The Wayne State team, led by Ryan Thummel, Ph.D., assistant professor of anatomy and cell biology and ophthalmology in Wayne State’s School of Medicine, recently discovered that a mutation in Vacuolar Protein Sorting 11 (VPS11) is a cause of a type of leukoenephalopathy. The team, which includes Thummel; Robert Skoff, Ph.D., professor of anatomy and cell biology at Wayne State; James Granneman, Ph.D., professor of psychiatry at Wayne State; and Brian Perkins, Ph.D., associate professor at the Lerner Research Institute at the Cleveland Clinic, will use a previously characterized zebrafish mutant line of VPS11 to better understand the progression and model for this disease, with a special focus on progressive vision loss.
“Zebrafish are a highly suited model for this disease and can be used to test behavioral and biological aspects of the disease,” said Thummel. “In addition, given their small size and large number of offspring, they are highly amenable to use in a screen for compounds that rescue the disease. Finally, with the expertise of Dr. Skoff, we will develop a mammalian brain cell culture technique to analyze how defects in VPS11 effect myelin formation and support of adjacent neurons.”

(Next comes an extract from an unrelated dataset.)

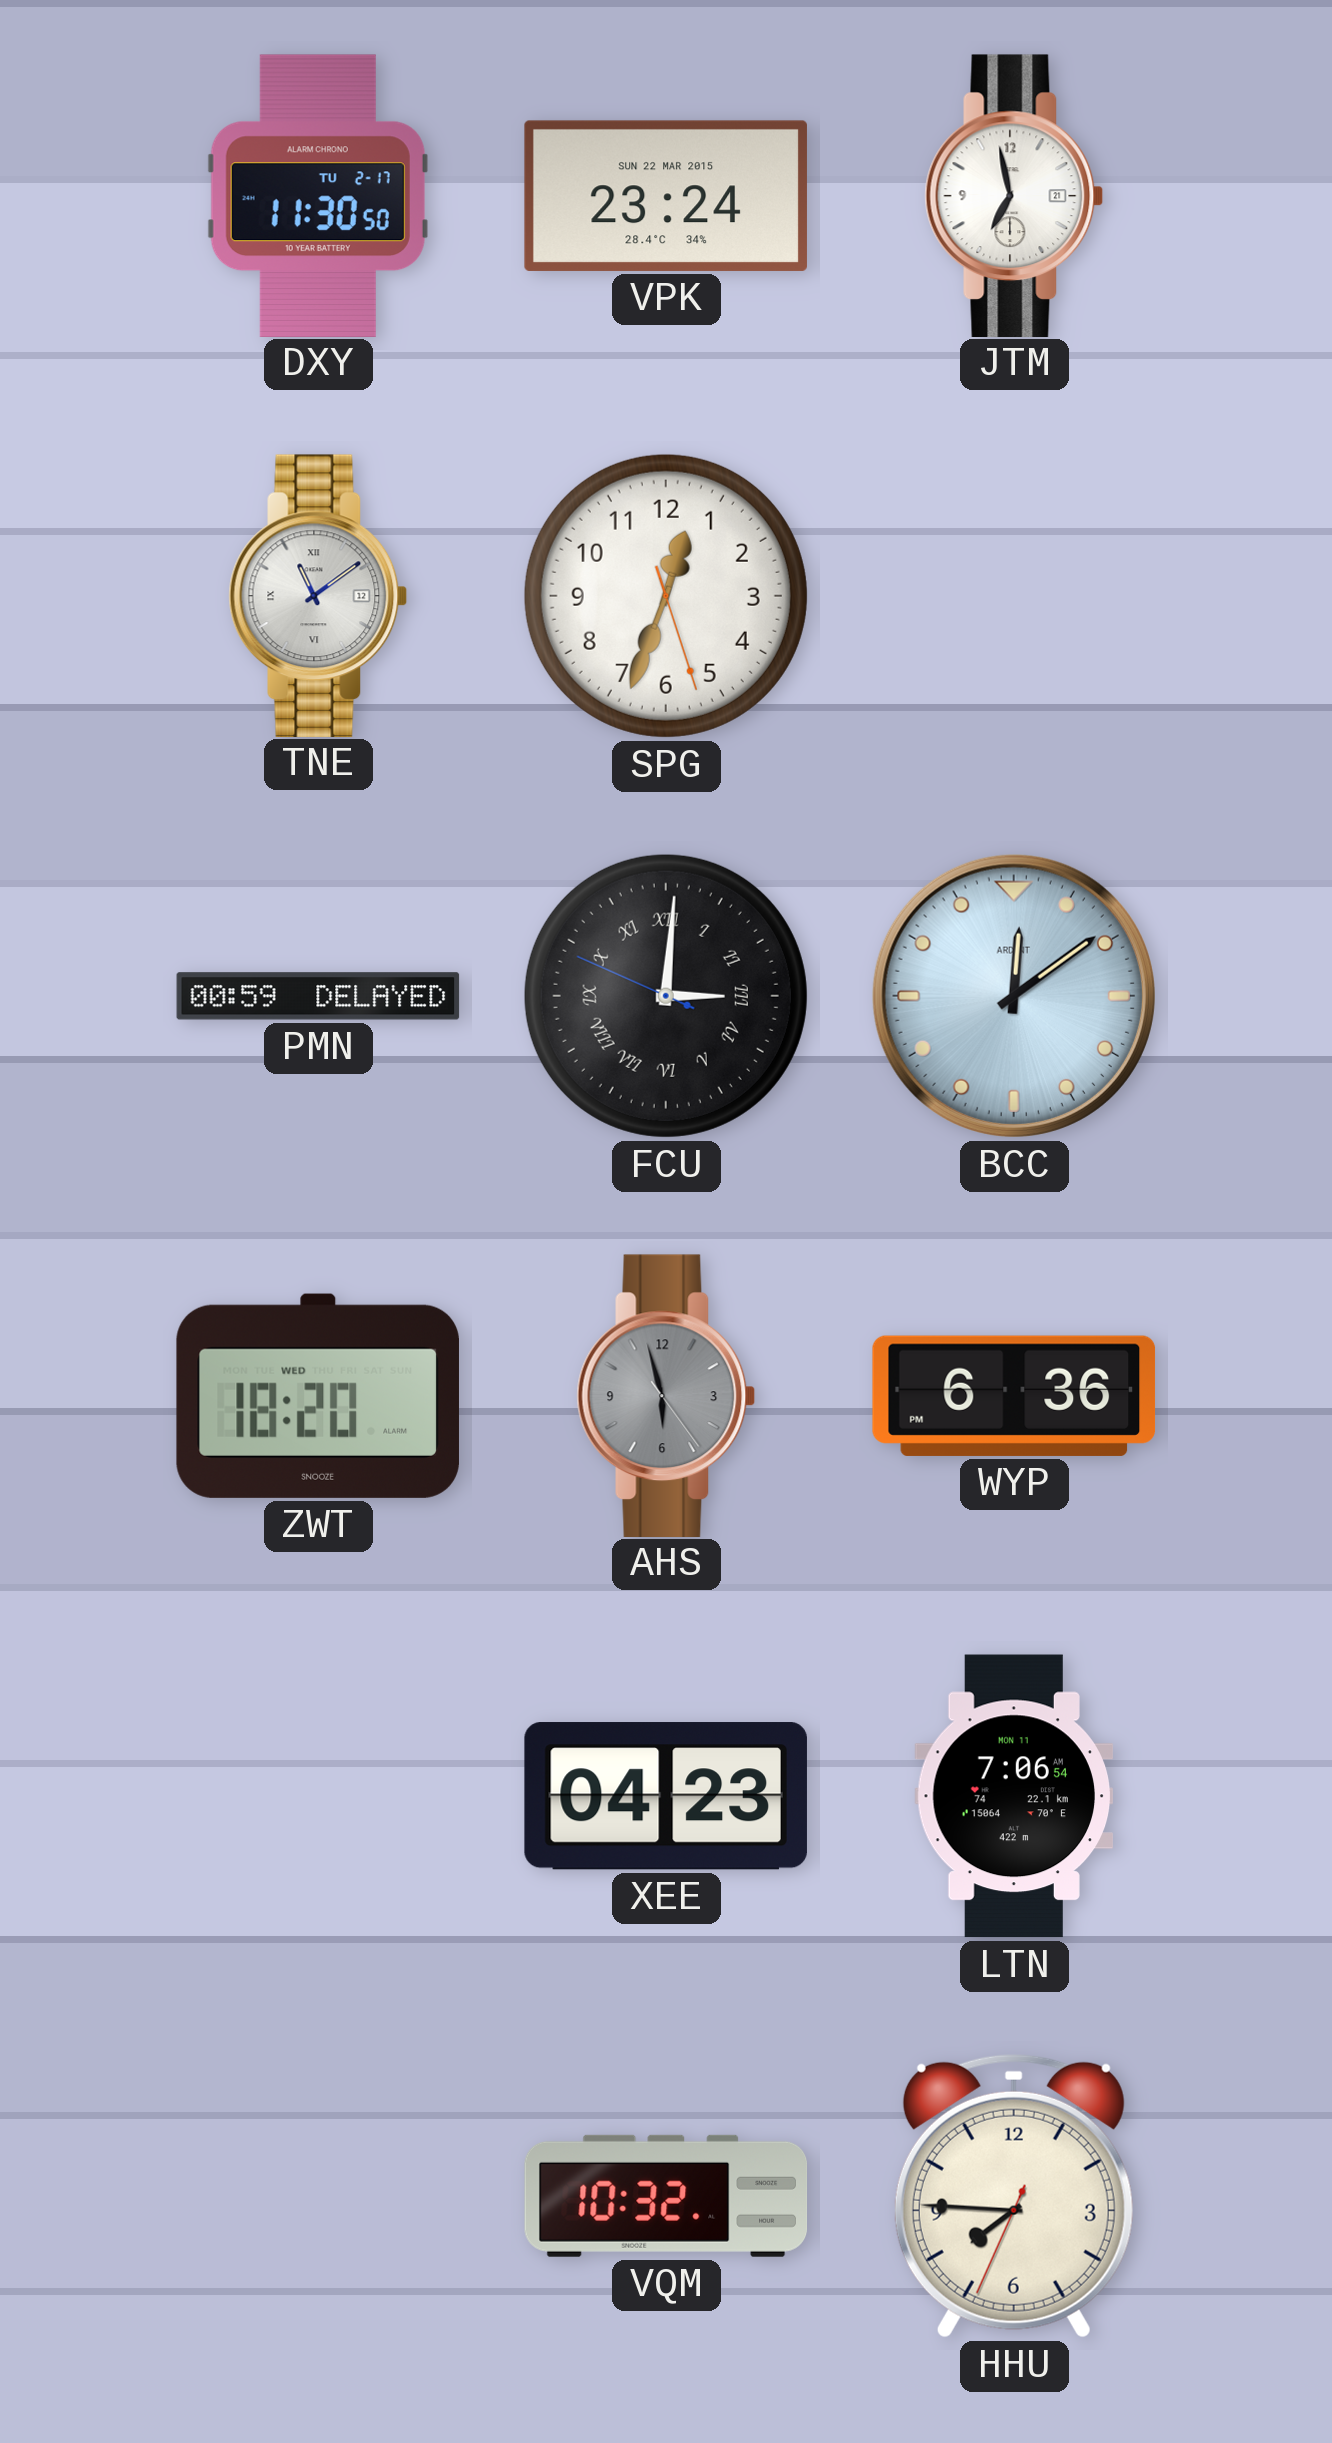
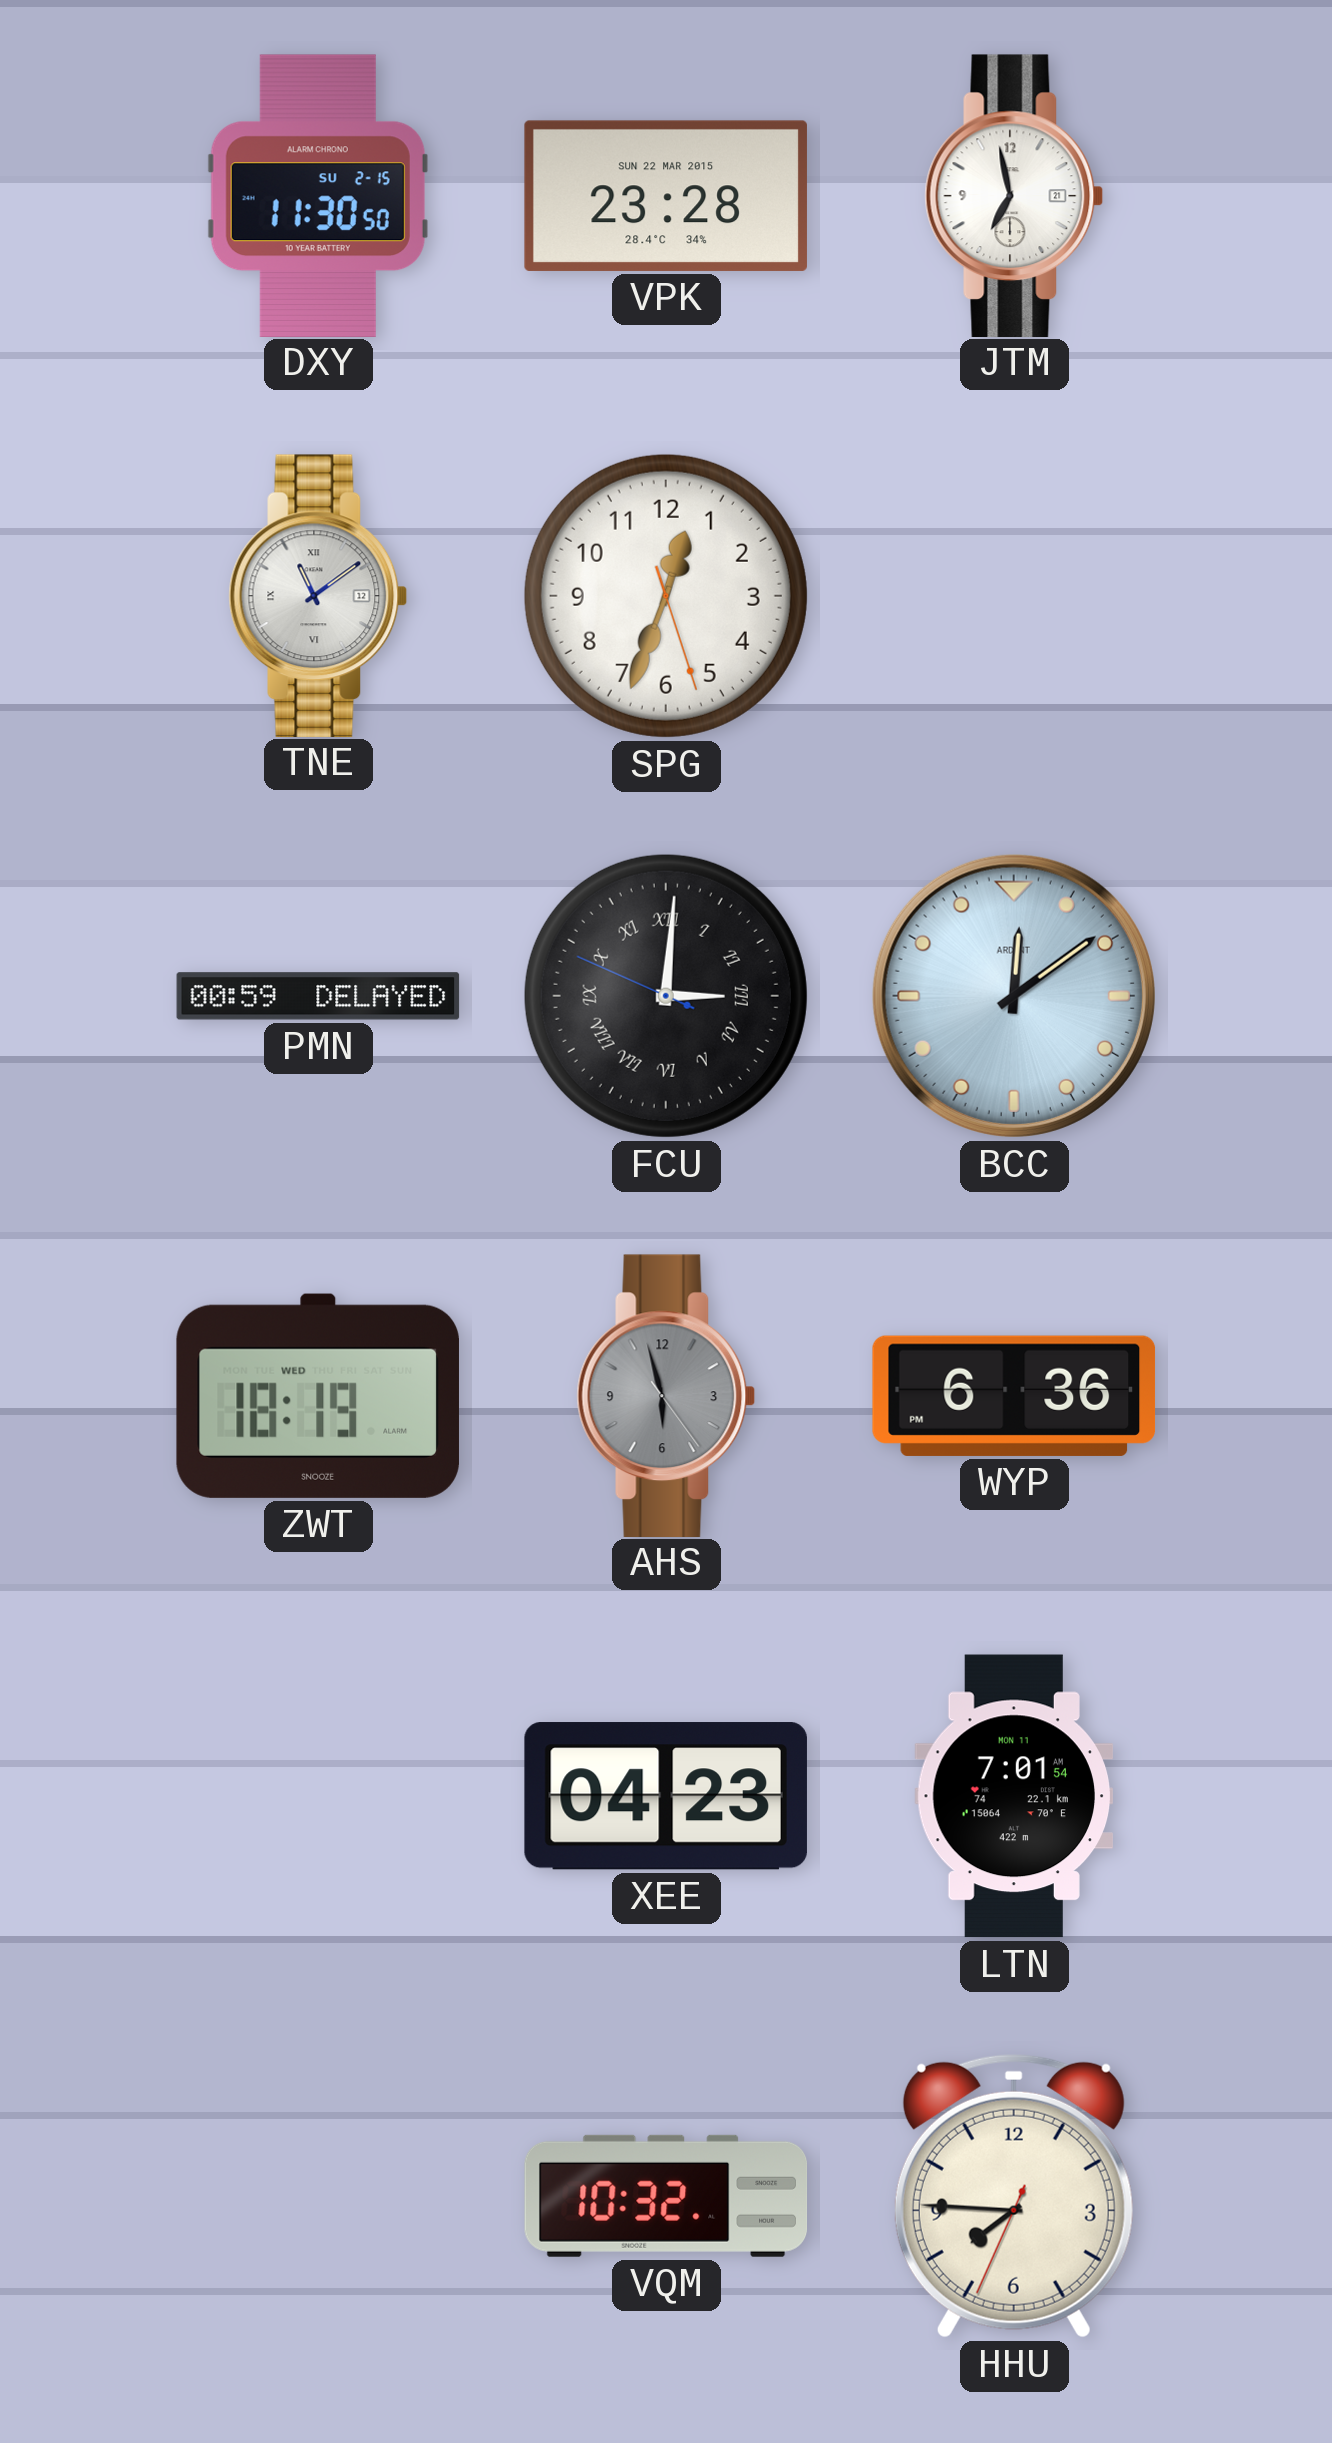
DXY date: TU 2-17 -> SU 2-15
VPK: 23:24 -> 23:28
ZWT: 18:20 -> 18:19
LTN: 7:06 -> 7:01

According to Thummel, one in 8,000 individuals suffers from vision loss associated with LD and gLE. The results from their research study are expected to provide insight into how disrupted protein trafficking can lead to white matter diseases and provide potential therapeutic targets.
In addition to his work with LD and gLE, Thummel is working with a collaborative team on a project known as the “Kids Without Cancer Zebrafish Initiative,” funded by Kids Without Cancer through a gift to Children’s Hospital of Michigan Foundation. This initiative is investigating the impact of potential toxins such as pesticides on the development of leukemia, which will lay the foundation for large-scale screening for other causative agents. The first pesticide being tested is propoxur, a commonly used insecticide used to control lawn and turf insects, household pests, and fleas.